Empire Kosher shut down production of kosher chickens for one day, leading to fears of a shortage for Passover.
The plant in Mifflintown, Pa., was scheduled to resume production on Monday after closing down on Feb. 28, Haaretz reported. Empire, which has a regular production schedule of Monday to Thursday, is the largest kosher poultry producer in the United States.
Company spokesperson Elie Rosenfeld told Haaretz that the plant did not slaughter the tens of thousands of chickens that arrived on Feb. 28 because about half of them were not at the appropriate weight. Waiting until Monday to process them allowed the birds time to grow.
An unnamed source told the newspaper that the birds were not processed because too many of them had snapped leg tendons, rendering them unkosher.
The snapped tendons are part of a mutation of a chicken virus called avian reovirus, the Forward reported. The virus is not harmful to humans.

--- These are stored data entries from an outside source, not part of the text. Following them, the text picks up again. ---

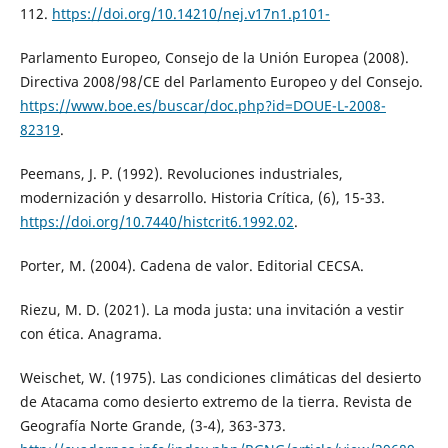
112.
https://doi.org/10.14210/nej.v17n1.p101-
Parlamento Europeo, Consejo de la Unión Europea (2008).
Directiva 2008/98/CE del Parlamento Europeo y del Consejo.
https://www.boe.es/buscar/doc.php?id=DOUE-L-2008-
82319
.
Peemans, J. P. (1992). Revoluciones industriales,
modernización y desarrollo. Historia Crítica, (6), 15-33.
https://doi.org/10.7440/histcrit6.1992.02
.
Porter, M. (2004). Cadena de valor. Editorial CECSA.
Riezu, M. D. (2021). La moda justa: una invitación a vestir
con ética. Anagrama.
Weischet, W. (1975). Las condiciones climáticas del desierto
de Atacama como desierto extremo de la tierra. Revista de
Geografía Norte Grande, (3-4), 363-373.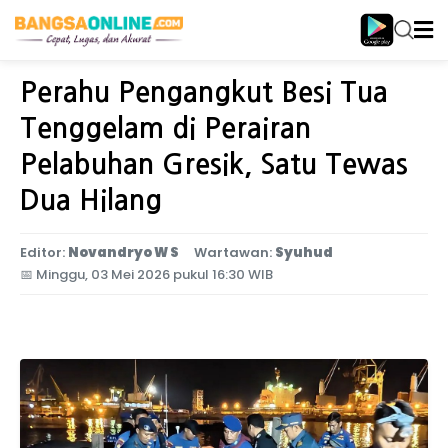
Home
Jawa Timur
Perahu Pengangkut Besi Tua
Tenggelam di Perairan
Pelabuhan Gresik, Satu Tewas
Dua Hilang
Editor:
Novandryo W S
Wartawan:
Syuhud
📅
Minggu, 03 Mei 2026 pukul 16:30 WIB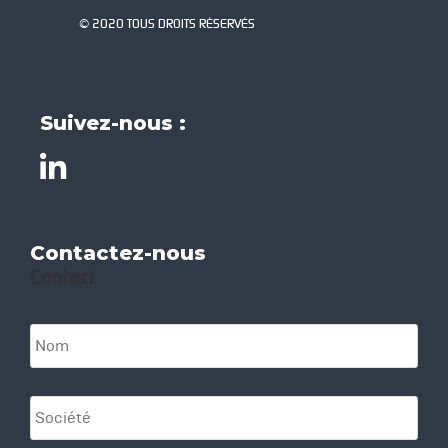
© 2020 TOUS DROITS RÉSERVÉS
Suivez-nous :
Élément de liste
Contactez-nous
Contact
N
o
m
*
S
o
c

Empire was hit by the virus in late January and early February, according to the Forward, which reported that 10 percent of slaughtered chickens at its Pennsylvania plant were unkosher at the peak of the virus.
Even before the temporary shutdown, which at least one observer told Haaretz would lead to a shortage of kosher chickens at Passover, “there were shortages in the last couple of weeks, since they started checking the tendons,” said the manager of the meat department at Gourmet Glatt in the Borough Park section of Brooklyn, who also asked that his name be withheld.
“In high season we were short,” he told the Israeli paper, adding that Gourmet Glatt turned to other slaughterhouses.